Navratri has always been kind of a big deal in our family. Our kulswamini, or the patron deity of our clan, is Kolhapurchi Amba Bai – the goddess Mahalaxmi who resides in the city of Kolhapur of Maharashtra. Every year, for 10 days and 9 nights, she visits us and our home is filled with a different kind of energy. She is our goddess and she must be treated befittingly. So the 10 days are a whirl of poojas and lustily sung hymns and of course, feasts.
We are not a very religious family (me least of all), but the navratri utsav is a tradition handed down through the generations and my parents carry the mantel with great pride and care. The preparations begin many days in advance – every nook and corner must be scrubbed clean, fresh curtains must be hung, the linen must be fresh, flowers must be arranged for the daily rituals and elaborate meals must be prepared everyday for this most important of all guests that comes but once a year.

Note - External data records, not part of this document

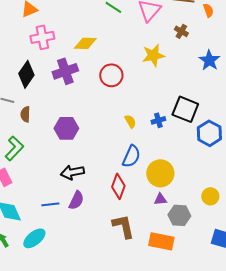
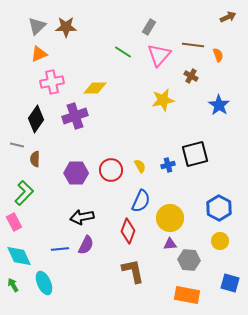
red circle: (111, 75) -> (111, 170), moved
black square: (185, 109) -> (195, 154), turned -36
blue hexagon: (209, 133) -> (219, 208), moved
cyan ellipse: (34, 238) -> (44, 283), turned -75
orange rectangle: (161, 241) -> (187, 295), moved

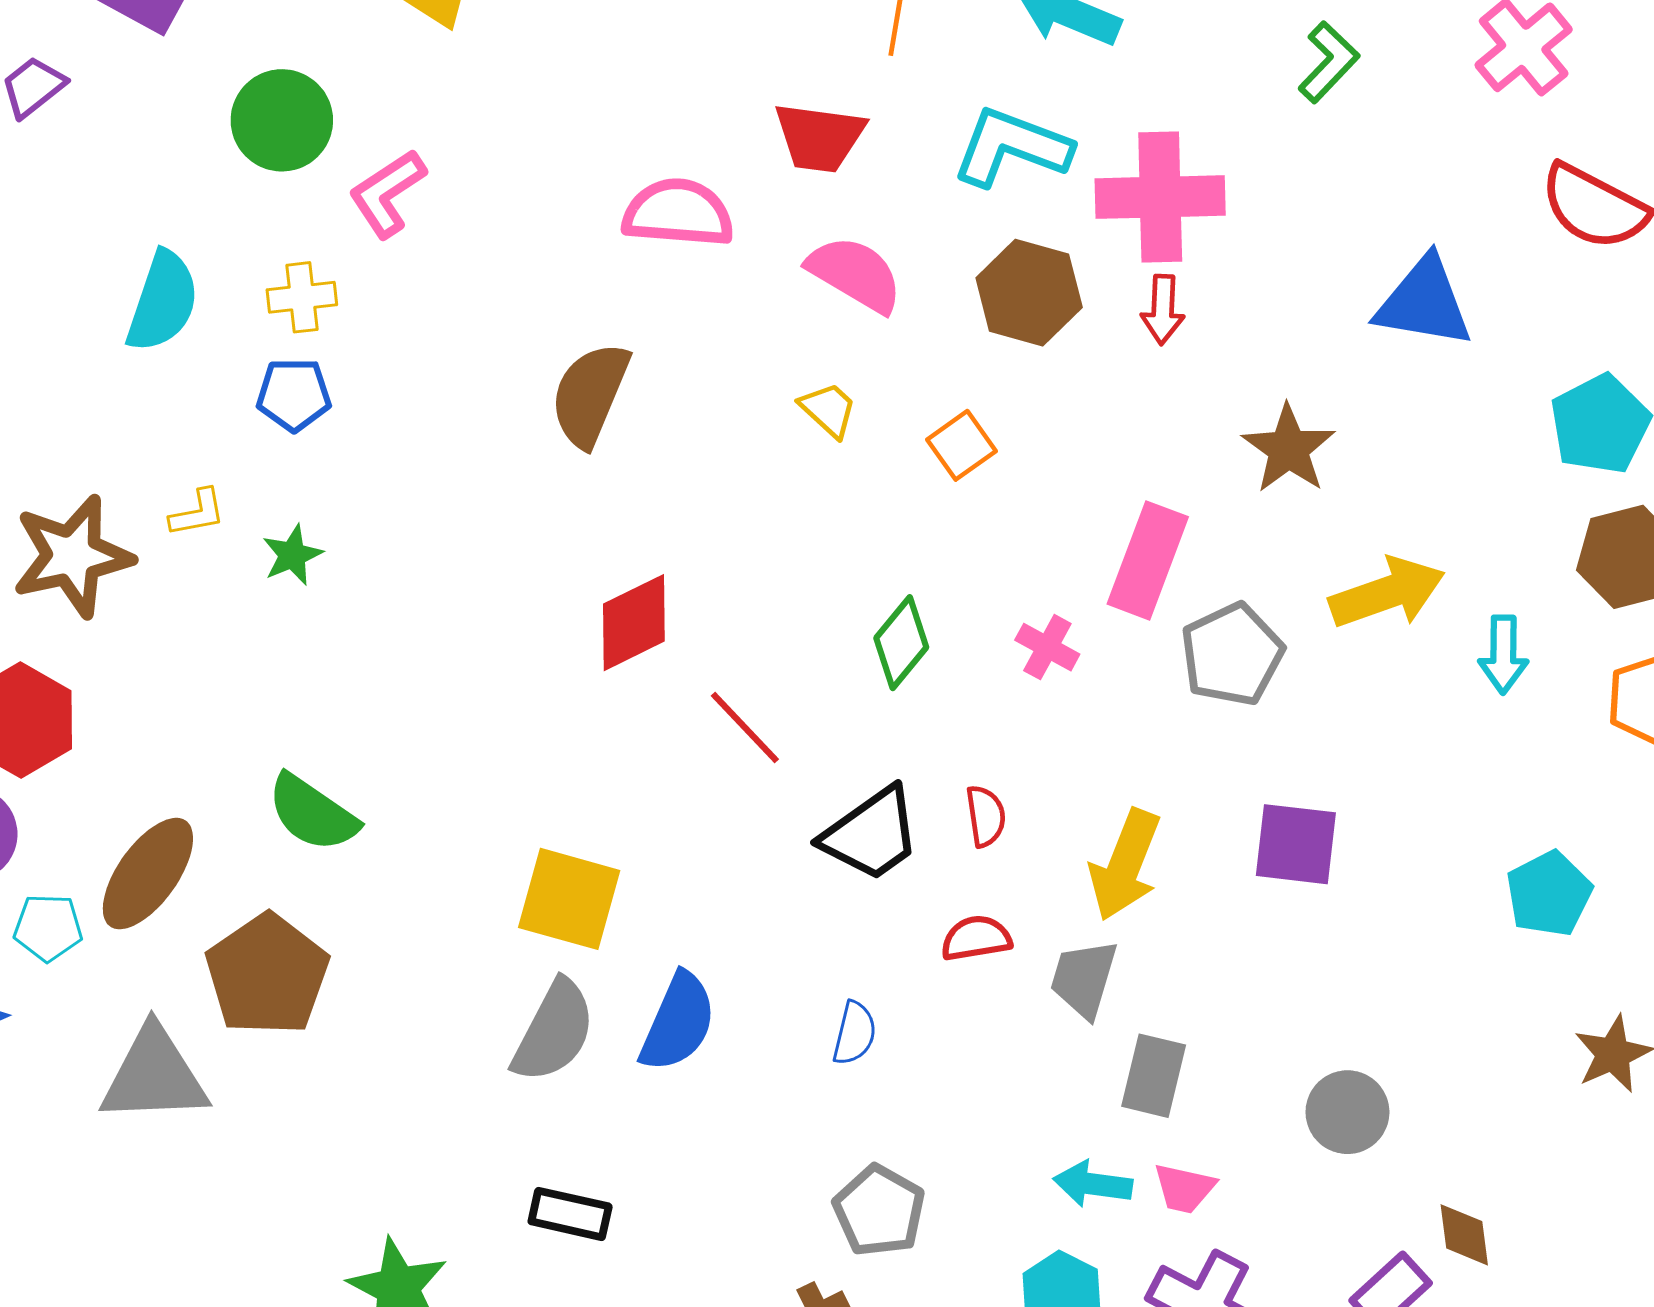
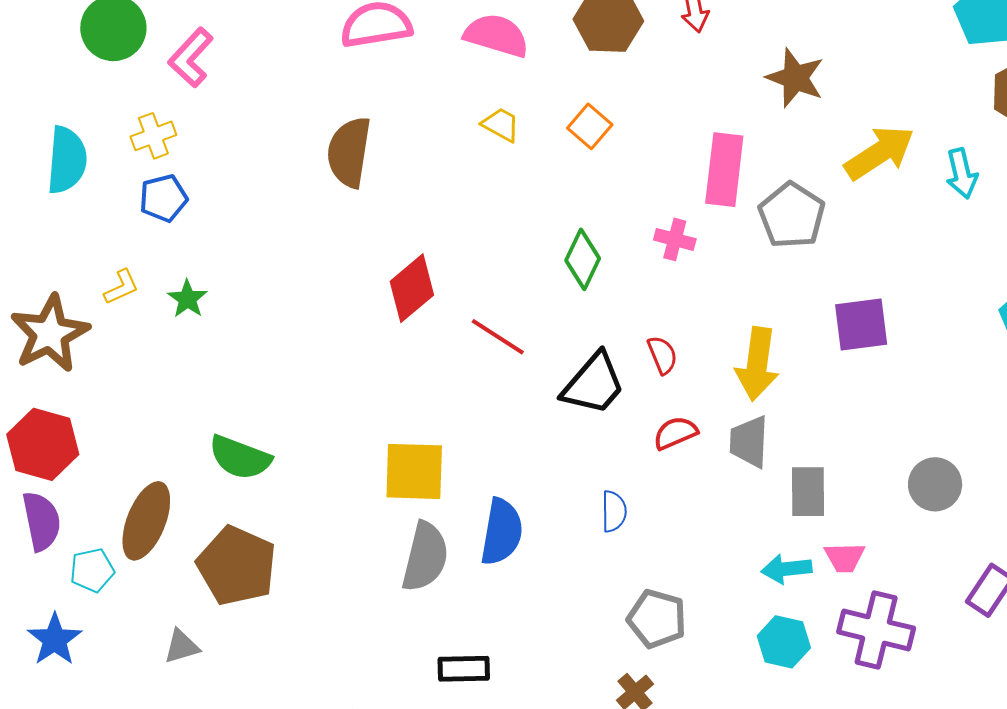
gray triangle: (154, 1075) -> (182, 646), size x0.5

It is this time of the year that makes me the most nostalgic. Oh how I long to drop everything else to be at home celebrating! How I miss the endless lists my mother makes – for menus and groceries and guests. How I miss the evening aarti – the full throated rendition of my most favourite hymn of all times, where everyone must sing the chorus even louder, so that even our neighbours will tell us the next day – we heard your evening aarti:
Udo Bola Udo Amba Bai Maaoolicha Ho
Udokare Garjati, Kaay Mahima Varnu Ticha Ho
(Hail the mother Amba Bai, Hail her as loudly as you can, for what words do we have to speak of Her greatness)
Oh and how can I not miss the food? Can you believe that in 10 days of feasting, not one item on the menu is repeated (That’s my mother for you, even though tradition doesn’t mandate it)?! Oh, there is one exception – Gharge, which must be made on the first and the last day. The funny thing about this dish is, it is never prepared at any other time of the year. But why, we always ask, and there never is a satisfactory answer. That’s just how it is, we are always told. What that translates into is – you won’t get any, unless you go home for the festival. (We did however convince mom to bend this rule the last time we visited India).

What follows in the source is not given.